The technique will also permit scientists to find out how widespread this difficult-to-study posttranslational modification is in cells. Cholesterylation is one of a growing number of posttranslational modifications, such as phosphorylation and acetylation, that control the activation of signaling networks in biological cells.

A team of researchers led by Edward W. Tate at Imperial College London first attached an azide probe to cholesterol's C22–26 chain—as far away as possible from the 3-OH group in cholesterol that attaches to proteins. They fed the modified cholesterol to cells for use in posttranslational modification.

They then built a reporter molecule that attaches to the cholesterol tag via a "click chemistry" reaction, azide-alkyne Huisgen cycloaddition. The reporter molecule also possesses a fluorescent dye that permits imaging and a biotin moiety that enables purification.

The only other option currently available for studying cholesterol posttranslational modifications, radiolabeling, "is hazardous, expensive, time-consuming, not particularly sensitive, and perhaps most important of all, inflexible. A radiolabel just provides a readout on a scintillation counter" instead of the new technique's imaging and purification capabilities, Tate says.

The team went on prove that their technique could tag cholesterylated Sonic hedgehog in cancer cell lines. In doing so, they also discovered that a potpourri of other proteins that were not known to be modified by cholesterol are in fact tagged by the molecule.

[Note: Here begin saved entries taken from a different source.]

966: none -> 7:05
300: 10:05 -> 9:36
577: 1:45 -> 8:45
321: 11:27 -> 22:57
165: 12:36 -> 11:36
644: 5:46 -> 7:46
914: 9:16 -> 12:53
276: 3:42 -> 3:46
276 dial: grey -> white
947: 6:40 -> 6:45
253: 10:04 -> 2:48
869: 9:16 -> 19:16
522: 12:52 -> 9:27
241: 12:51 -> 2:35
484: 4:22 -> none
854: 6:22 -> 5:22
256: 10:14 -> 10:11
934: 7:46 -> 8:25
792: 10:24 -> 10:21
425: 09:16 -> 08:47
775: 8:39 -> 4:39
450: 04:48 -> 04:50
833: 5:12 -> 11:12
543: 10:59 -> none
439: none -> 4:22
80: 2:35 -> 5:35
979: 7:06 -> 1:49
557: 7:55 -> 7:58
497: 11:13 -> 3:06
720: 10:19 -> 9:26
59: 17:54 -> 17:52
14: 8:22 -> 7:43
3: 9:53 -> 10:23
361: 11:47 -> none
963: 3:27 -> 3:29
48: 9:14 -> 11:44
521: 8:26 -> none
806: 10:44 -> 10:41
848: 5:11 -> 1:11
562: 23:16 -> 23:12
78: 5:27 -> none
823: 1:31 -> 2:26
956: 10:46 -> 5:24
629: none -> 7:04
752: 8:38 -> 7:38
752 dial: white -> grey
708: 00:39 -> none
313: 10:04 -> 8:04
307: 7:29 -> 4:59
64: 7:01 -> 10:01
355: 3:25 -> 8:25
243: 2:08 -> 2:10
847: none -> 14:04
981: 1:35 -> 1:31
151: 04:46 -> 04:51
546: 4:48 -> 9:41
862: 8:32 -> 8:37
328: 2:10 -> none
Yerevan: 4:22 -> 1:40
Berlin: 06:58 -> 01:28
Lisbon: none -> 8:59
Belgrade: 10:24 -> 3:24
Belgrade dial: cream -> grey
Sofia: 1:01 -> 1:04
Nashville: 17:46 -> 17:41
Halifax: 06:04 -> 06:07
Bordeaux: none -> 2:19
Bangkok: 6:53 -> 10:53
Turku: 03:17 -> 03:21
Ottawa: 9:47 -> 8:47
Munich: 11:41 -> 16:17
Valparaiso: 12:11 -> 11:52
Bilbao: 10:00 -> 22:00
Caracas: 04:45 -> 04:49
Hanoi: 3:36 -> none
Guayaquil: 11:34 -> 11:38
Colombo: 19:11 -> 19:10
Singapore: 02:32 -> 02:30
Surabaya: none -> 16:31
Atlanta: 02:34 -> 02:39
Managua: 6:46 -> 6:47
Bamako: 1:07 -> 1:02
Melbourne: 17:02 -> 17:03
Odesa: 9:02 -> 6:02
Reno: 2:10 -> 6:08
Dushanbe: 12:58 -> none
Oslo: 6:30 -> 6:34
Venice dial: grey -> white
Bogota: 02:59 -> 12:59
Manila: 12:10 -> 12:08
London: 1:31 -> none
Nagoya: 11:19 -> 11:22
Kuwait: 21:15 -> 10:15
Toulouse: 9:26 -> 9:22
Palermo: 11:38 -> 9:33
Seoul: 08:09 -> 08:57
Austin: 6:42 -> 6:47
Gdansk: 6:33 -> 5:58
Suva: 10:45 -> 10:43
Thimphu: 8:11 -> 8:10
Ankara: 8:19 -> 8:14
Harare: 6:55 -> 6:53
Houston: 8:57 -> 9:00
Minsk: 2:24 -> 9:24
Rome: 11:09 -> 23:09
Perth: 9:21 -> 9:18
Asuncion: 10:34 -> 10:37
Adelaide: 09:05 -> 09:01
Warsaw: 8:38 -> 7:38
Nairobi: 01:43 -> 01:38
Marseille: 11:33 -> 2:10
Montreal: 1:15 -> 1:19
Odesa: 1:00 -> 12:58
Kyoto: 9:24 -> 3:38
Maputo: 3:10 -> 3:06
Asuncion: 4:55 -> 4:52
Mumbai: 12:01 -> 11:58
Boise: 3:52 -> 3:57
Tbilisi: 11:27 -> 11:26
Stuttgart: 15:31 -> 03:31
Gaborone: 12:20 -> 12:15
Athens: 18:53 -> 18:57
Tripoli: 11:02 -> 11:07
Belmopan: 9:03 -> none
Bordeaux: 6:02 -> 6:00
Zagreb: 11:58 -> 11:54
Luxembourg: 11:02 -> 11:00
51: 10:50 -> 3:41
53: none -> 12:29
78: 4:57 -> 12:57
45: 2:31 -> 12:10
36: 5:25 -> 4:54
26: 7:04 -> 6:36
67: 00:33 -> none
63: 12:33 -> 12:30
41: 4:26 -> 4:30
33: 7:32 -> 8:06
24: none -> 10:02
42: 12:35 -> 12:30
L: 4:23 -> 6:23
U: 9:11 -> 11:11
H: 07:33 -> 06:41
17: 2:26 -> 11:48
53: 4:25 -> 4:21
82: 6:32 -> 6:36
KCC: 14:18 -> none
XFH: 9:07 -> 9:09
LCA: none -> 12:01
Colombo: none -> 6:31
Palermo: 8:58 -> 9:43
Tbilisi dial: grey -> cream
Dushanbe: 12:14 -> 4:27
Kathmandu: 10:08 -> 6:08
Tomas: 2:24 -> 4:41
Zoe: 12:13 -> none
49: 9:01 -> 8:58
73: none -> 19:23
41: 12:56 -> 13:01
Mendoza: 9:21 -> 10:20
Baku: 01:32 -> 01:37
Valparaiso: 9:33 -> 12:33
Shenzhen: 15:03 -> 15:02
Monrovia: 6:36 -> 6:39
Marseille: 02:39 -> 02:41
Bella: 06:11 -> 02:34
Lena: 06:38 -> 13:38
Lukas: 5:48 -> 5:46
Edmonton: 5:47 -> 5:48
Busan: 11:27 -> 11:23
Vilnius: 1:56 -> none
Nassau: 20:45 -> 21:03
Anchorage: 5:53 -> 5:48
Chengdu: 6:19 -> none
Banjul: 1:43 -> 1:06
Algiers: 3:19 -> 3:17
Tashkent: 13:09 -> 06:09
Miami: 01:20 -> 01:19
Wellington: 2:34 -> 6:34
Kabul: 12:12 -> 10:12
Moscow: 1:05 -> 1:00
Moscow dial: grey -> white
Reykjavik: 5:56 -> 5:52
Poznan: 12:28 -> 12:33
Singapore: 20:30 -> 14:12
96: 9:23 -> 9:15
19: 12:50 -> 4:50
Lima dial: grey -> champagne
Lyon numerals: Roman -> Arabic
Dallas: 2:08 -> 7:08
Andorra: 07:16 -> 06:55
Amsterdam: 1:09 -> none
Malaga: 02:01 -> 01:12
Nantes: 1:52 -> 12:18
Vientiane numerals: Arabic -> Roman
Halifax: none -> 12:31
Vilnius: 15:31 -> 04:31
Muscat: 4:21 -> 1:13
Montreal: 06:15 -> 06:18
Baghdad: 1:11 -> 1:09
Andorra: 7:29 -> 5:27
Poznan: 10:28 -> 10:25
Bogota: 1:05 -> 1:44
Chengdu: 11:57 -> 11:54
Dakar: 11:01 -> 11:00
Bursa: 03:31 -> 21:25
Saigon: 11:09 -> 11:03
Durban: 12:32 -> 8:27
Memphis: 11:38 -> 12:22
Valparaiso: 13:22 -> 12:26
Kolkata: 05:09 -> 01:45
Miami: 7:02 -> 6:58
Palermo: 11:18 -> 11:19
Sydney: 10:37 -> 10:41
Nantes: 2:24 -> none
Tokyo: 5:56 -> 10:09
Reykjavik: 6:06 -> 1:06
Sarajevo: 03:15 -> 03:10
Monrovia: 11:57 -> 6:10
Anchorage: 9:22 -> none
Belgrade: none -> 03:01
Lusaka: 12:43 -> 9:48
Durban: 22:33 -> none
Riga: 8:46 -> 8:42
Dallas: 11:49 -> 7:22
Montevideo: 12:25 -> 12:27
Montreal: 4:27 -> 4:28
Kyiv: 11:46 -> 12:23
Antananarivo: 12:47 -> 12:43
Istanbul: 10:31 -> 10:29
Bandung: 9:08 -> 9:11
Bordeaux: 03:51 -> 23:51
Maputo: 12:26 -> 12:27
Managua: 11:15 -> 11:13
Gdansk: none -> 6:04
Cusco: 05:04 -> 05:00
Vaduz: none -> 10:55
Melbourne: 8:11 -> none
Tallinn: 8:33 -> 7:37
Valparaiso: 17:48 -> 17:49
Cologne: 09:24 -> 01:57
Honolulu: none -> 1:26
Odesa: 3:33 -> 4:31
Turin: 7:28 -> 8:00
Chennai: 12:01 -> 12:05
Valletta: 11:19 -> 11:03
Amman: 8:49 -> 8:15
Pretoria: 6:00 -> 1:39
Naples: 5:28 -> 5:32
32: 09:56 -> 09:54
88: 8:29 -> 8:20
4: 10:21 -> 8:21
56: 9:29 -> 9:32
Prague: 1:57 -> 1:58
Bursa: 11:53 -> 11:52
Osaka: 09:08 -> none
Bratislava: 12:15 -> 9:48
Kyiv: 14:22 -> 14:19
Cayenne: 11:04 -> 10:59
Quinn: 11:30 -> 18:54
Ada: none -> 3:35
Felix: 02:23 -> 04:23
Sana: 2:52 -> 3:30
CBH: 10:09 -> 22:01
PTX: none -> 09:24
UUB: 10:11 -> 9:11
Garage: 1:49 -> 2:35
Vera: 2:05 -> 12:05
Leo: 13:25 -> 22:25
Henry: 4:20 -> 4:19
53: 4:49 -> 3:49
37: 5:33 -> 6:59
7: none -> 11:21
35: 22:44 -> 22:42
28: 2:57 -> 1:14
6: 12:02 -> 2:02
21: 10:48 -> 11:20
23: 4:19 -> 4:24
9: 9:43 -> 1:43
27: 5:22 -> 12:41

The fact that Tate's team "observed so many sites of cholesterol modification in cell proteomes beyond the known Sonic hedgehog protein argues that cholesterylation may be a pervasive means of altering the structure and function of proteins," comments Benjamin Cravatt, a chemical biologist at Scripps Research Institute. It's "a great example of applying bioorthogonal probes to broadly profile an intriguing—and understudied—posttranslational modification."

In addition to finding more examples of cholesterylation in the proteome, the labeling method could be used "to screen drugs that act to inhibit protein cholesterylation directly in living cells, providing a novel approach for cancer therapy," Tate says. "The ability to label protein cholesterylation by fluorescence is unique and may also allow us to track protein cholesterylation over space and time using fluorescence microscopy."